Checkers or Chess?

A lot of people shy away from Brazilian Jiu Jitsu because of the difficulty and that is quite understandable  because complexity it is not for everyone just like chess is not for everyone.   But the people who do play chess are a special kind of breed in that they like challenge and strategy, and enjoy the involvedness of the game.  Ask a chess player if they would like to play checkers (a very simple game and probably an insult to chess players), you will get the same reaction by asking a BJJ player if they prefer to build sandcastles.

Martial arts in their entirety are very complex but that’s what keeps our interest going because of the never ending research and experimentation.  I often advise martial arts instructors to take up and train BJJ and then decide, after 5 years, whether they should continue or not. Not the other way around ie think about it for 5 years and then take it up.  That way, they don't waste those youthful years.  That applies to anbody in any martial art, of course.

Every martial artist develops their own techniques, strategies and solutions to their problems just like  a chess player.  These are life skills and what better way to help the young find their way into the big world.

Play the Stock Market

This blog is particularly meaningful for the BJJ martial artist but hopefully interesting reading for everybody which can relate to Kickboxers as well.  ‘Death type matches’ in BJJ are no different to mates wrestling in a school yard where nobody learns anything except for demonstrating who has the highest testosterone level. In many BJJ schools (including my own), people will do almost anything to avoid tapping out regardless if their arm is ready to snap in half.

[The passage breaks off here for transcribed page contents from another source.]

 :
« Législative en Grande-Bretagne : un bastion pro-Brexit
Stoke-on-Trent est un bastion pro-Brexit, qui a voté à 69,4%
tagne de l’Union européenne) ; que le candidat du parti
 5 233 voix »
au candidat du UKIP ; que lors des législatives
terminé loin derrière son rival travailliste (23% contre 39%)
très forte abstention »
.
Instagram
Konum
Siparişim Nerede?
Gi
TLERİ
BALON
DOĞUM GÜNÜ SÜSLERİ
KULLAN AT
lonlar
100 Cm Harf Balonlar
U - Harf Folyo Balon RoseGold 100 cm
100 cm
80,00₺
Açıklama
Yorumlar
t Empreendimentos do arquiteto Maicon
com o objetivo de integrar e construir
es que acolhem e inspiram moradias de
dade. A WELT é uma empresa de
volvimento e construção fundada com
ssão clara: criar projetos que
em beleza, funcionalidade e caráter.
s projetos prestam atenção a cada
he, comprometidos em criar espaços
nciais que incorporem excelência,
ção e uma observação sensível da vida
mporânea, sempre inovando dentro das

Use this analogy; if somebody is holding a hot rod right up against your face and you know it’s only a matter of time before it makes contact with your skin, why would you not concede defeat and tap out early?   So why do many people turn blue in the face before tapping out?  Blame it on the ego, I guess. Being submitted does not mean being defeated. The idea of ‘rolling’ (wrestling) is to ‘give and take’ (famous words from Sensei Benny), which otherwise, potentially somebody is going to get hurt, or at least hurt their ego.  The best deal is to slow it down a bit and save the extreme aggressiveness for the arena if you want to see what you are made of.

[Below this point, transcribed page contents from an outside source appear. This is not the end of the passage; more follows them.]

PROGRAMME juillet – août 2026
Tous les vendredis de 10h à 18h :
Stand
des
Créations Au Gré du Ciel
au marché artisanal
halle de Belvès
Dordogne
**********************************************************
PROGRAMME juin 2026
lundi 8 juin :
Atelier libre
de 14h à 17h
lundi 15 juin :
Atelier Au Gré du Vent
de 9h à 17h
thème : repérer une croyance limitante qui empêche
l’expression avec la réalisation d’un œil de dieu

Think of the Stock Market.  Experienced people do not go in ad hoc.  Smart stock market investors carefully analyse situations to get the best possible results.  Students need to do exactly the same if they want the best results.  The point is you are investing time, money and effort so why not train BJJ wisely.

Welcome to the Family

The martial arts industry is more like a martial arts society where people meet and share a mutual passion.  What a great way for humans to get together and form friendships and help each other.  I remember when I started BJJ (5.5 years ago), Australia’s International Cage Fighting icon, Elvis Sinosic, said to me, ‘welcome to the family’.  That I have not forgotten and I now regard all my students and other close martial arts colleagues as family.  The Father of Karate in Australia, Hanshi Tino Ceberano, always addresses me as his little brother.

I look at our karate kids and often think about them as individuals and I make an effort to greet and speak to them as often as possible; that’s the way I would’ve liked to have been treated when I was young but we were brought up differently in the martial arts when I first started 37 years ago.  Sitting at a restaurant with some of the students recently, I was really admiring the view and thinking; ‘all these people here together tonight is a result of my passion and dedication’.

Exploring the other arts such as Kickboxing, BJJ, MMA, has further expanded the family.  Even people who I have worked in the Police Force and have not seen for many years or even met, the martial arts has finally brought us together.  I have trained many police over the years and some of them have even made Superintendents; it’s like a family within a family, some still training with me.  It’s an unusual and wonderful feeling meeting up with a number of police officers, on the weekend at Richard Norton’s seminar, wearing gi’s and speaking a language making others shy away from the conversation; that’s just police culture, I guess. 

There's a big family get together at the end of the year (Xmas Dinner and Presentation Night).  I hope to see everyone in the one room on one night.  We always hear the saying, ‘never forget family’.  How true is that in the martial arts!